Despite what you may have heard on Fox News, Piketty is no Marxist; he's concerned not with how inequality is created but in describing it once it exists. He avoids any class-based assessment of the relationships between workers and the owners of capital. He looks at how inequality is manifested through a maldistribution of income, but not of power.
It follows that Piketty’s solution to the yawning chasm between the haves and have-nots is a global tax on wealth—a top-down, wonkish prescription aimed at readjusting inequalities that have already been generated.
He’s a little vague about how this might be enacted. “Access to better data,” Piketty offers, “can influence political debate and perhaps push the process in a direction more favorable to the general interest.”
Well, maybe. But as a historian, I’m hard-pressed to think of an instance when “access to better data” brought about significant social change.
Hard-Fought Gains
A different answer can be found in Piketty’s first chapter, when a recent South African miners’ strike and the 1886 Haymarket “riot” in Chicago get fleeting mentions.
These are about the only references to popular movements we get. So when Piketty examines the exceptionally egalitarian 20th century, he focuses largely on leveling effects brought about by the destruction of wealth. He acknowledges that public policies were also crucial, but provides scant detail about what they entailed or how they came to be adopted.
But think about the achievements from the last century that boosted living standards for the American working class: the progressive income tax, minimum wage and maximum hours laws, public education, civil rights legislation, unemployment compensation, and Social Security, for starters.
These were not gifts from on high, but hard-fought gains—secured through struggle waged, often over generations, from below. They were concessions wrested from the privileged by ordinary Americans whose power came through solidarity.
The essential victory was the right to organize. That’s what propelled the unprecedented wage and benefit gains of the post-World War II era, affording working people in vast numbers their first semblance of financial security.
When workers bargain collectively, they can affect the distribution of wealth at its source. That’s more effective than attempting to recoup what they’re entitled to once it’s already in the boss’s pocket and out the door.
It’s no mere coincidence that what Piketty calls the “explosion” of inequality in the U.S. since 1980 coincided with the destruction of organized labor. The first required the second.
No Movie
That’s why a movie version is doubtful. The book doesn’t depict how ordinary people act in concert to improve their circumstances. No actors, no film.
Too bad. Haymarket anarchist August Spies, for one, could have been worked in. “The ground is on fire upon which you stand,” Spies told the industrialists who’d engineered his death sentence. “Here you will tread upon a spark, but there, and there, and behind you and in front of you, and everywhere, flames will blaze up. It is a subterranean fire. You cannot put it out.”
So by all means read Capital in the 21st Century, and invoke its powerful statistics on inequality. (You can see them all here, or in a condensed version here.) But when you’re talking solutions, let the pundits parse the data.
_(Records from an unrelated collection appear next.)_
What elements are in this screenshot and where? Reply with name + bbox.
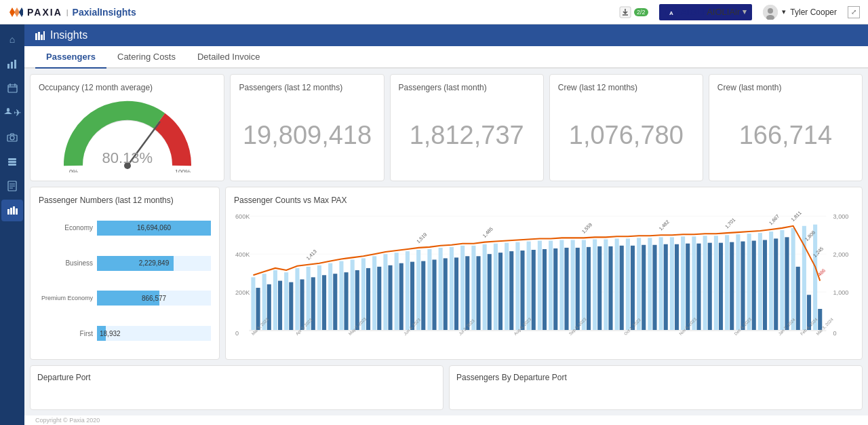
svg-rect-82 — [432, 259, 436, 330]
svg-rect-93 — [494, 244, 498, 330]
svg-rect-62 — [322, 275, 326, 330]
svg-rect-53 — [273, 270, 277, 330]
svg-rect-9 — [7, 64, 9, 69]
svg-rect-94 — [498, 253, 502, 330]
svg-rect-138 — [741, 242, 745, 330]
svg-rect-89 — [471, 246, 475, 330]
pax-by-port-title: Passengers By Departure Port — [456, 373, 855, 382]
svg-text:1,519: 1,519 — [416, 232, 428, 245]
tab-passengers[interactable]: Passengers — [35, 46, 106, 69]
sidebar-item-camera[interactable] — [1, 126, 23, 148]
insights-title: Insights — [50, 29, 87, 41]
pax-1m-value: 1,812,737 — [410, 121, 524, 150]
bar-track-premium: 866,577 — [97, 291, 211, 306]
svg-rect-56 — [289, 282, 293, 330]
svg-rect-113 — [604, 239, 608, 330]
sidebar-item-insights[interactable] — [1, 53, 23, 75]
svg-rect-132 — [708, 243, 712, 330]
svg-rect-92 — [488, 254, 492, 330]
sidebar-item-calendar[interactable] — [1, 77, 23, 99]
svg-rect-28 — [16, 208, 18, 215]
pax-12m-title: Passengers (last 12 months) — [239, 83, 375, 92]
svg-text:0: 0 — [235, 330, 239, 337]
hbar-chart: Economy 16,694,060 Business 2,229,849 — [39, 210, 211, 351]
brand-chevron: ▾ — [743, 7, 747, 16]
svg-rect-84 — [443, 258, 448, 330]
svg-rect-106 — [564, 248, 568, 330]
app-title: PaxialInsights — [73, 7, 136, 18]
svg-rect-26 — [10, 208, 12, 215]
crew-12m-value: 1,076,780 — [569, 121, 684, 150]
column-chart-area: 600K 400K 200K 0 3,000 2,000 1,000 0 — [234, 210, 854, 351]
tab-catering-costs[interactable]: Catering Costs — [106, 46, 186, 69]
bar-label-economy: Economy — [39, 224, 93, 232]
sidebar-item-home[interactable]: ⌂ — [1, 29, 23, 50]
kpi-occupancy: Occupancy (12 month average) — [30, 74, 224, 181]
pax-1m-title: Passengers (last month) — [399, 83, 535, 92]
svg-rect-54 — [278, 281, 282, 330]
svg-rect-90 — [476, 256, 480, 330]
tabs: Passengers Catering Costs Detailed Invoi… — [24, 46, 868, 69]
svg-rect-67 — [351, 259, 355, 330]
svg-rect-112 — [597, 246, 601, 330]
bar-label-business: Business — [39, 259, 93, 267]
svg-rect-77 — [406, 251, 410, 330]
sidebar-item-flights[interactable]: ✈ — [1, 102, 23, 124]
svg-text:1,559: 1,559 — [581, 222, 593, 235]
svg-rect-141 — [758, 233, 762, 330]
svg-rect-102 — [542, 249, 547, 330]
svg-rect-96 — [509, 251, 513, 330]
svg-rect-58 — [300, 279, 304, 330]
tab-detailed-invoice[interactable]: Detailed Invoice — [186, 46, 271, 69]
svg-rect-118 — [631, 246, 635, 330]
svg-rect-71 — [372, 256, 376, 330]
user-name: Tyler Cooper — [790, 7, 837, 17]
svg-marker-0 — [9, 7, 15, 17]
svg-rect-86 — [454, 257, 458, 330]
user-area[interactable]: ▾ Tyler Cooper — [763, 5, 837, 20]
svg-rect-98 — [520, 251, 524, 330]
download-button[interactable]: 2/2 — [619, 6, 648, 18]
svg-rect-55 — [284, 272, 288, 330]
svg-rect-130 — [696, 244, 701, 330]
crew-1m-title: Crew (last month) — [717, 83, 854, 92]
svg-rect-87 — [460, 246, 465, 330]
svg-rect-122 — [652, 245, 656, 330]
svg-text:1,000: 1,000 — [833, 289, 849, 296]
aioli-name: AIOLI — [681, 7, 705, 17]
app-shell: ⌂ ✈ — [0, 24, 868, 425]
insights-header: Insights — [24, 24, 868, 46]
svg-rect-127 — [681, 236, 685, 330]
svg-rect-125 — [670, 237, 674, 330]
nav-right: 2/2 A AIOLI AIOLIAir ▾ ▾ Tyler Cooper ⤢ — [619, 4, 860, 20]
svg-rect-133 — [714, 236, 718, 330]
svg-rect-129 — [692, 236, 696, 330]
sidebar-item-layers[interactable] — [1, 151, 23, 172]
svg-rect-108 — [576, 248, 580, 330]
svg-marker-1 — [14, 7, 20, 17]
svg-text:466: 466 — [817, 268, 827, 278]
svg-text:0%: 0% — [69, 168, 78, 172]
svg-rect-74 — [388, 265, 392, 330]
svg-rect-146 — [785, 237, 789, 330]
sidebar-item-chart[interactable] — [1, 200, 23, 221]
list-item: Premium Economy 866,577 — [39, 291, 211, 306]
svg-rect-128 — [686, 244, 690, 330]
svg-rect-149 — [802, 226, 806, 330]
svg-rect-114 — [608, 246, 612, 330]
chevron-down-icon: ▾ — [782, 7, 786, 16]
svg-rect-107 — [571, 240, 575, 330]
svg-rect-29 — [35, 33, 37, 40]
download-badge: 2/2 — [634, 8, 648, 16]
svg-rect-32 — [43, 31, 45, 40]
svg-rect-120 — [642, 245, 646, 330]
footer: Copyright © Paxia 2020 — [24, 415, 868, 425]
sidebar-item-reports[interactable] — [1, 175, 23, 197]
svg-rect-110 — [587, 247, 591, 330]
bar-value-economy: 16,694,060 — [137, 224, 171, 232]
svg-text:1,413: 1,413 — [305, 248, 317, 261]
bar-chart-icon — [35, 31, 45, 40]
svg-rect-64 — [333, 274, 337, 330]
expand-icon[interactable]: ⤢ — [848, 6, 860, 18]
svg-rect-52 — [267, 284, 271, 330]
Stay focused on power instead.
The most straightforward means to a more equal society is a vigorous labor movement. Piketty fails to note that the Haymarket affair was connected to a general strike, involving hundreds of thousands of workers across the country, for the eight-hour day.
We need a flame like that to blaze up again.
Toni Gilpin is an educator and labor historian, and co-author of On Strike for Respect: The Clerical and Technical Workers’ Strike at Yale University, 1984-85.